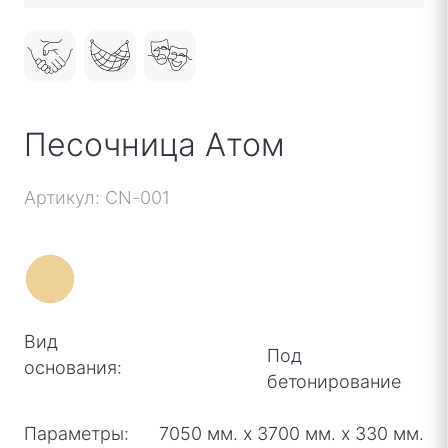
Песочница Атом
Артикул: CN-001
Вид
Под
основания:
бетонирование
Параметры:
7050 мм.
х
3700 мм.
х
330 мм.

Task directions — Copy every record exactly as it appears, apart from any pictures.

Expected answer —
Песочница Атом
Артикул: CN-001
Вид
Под
основания:
бетонирование
Параметры:
7050 мм.
х
3700 мм.
х
330 мм.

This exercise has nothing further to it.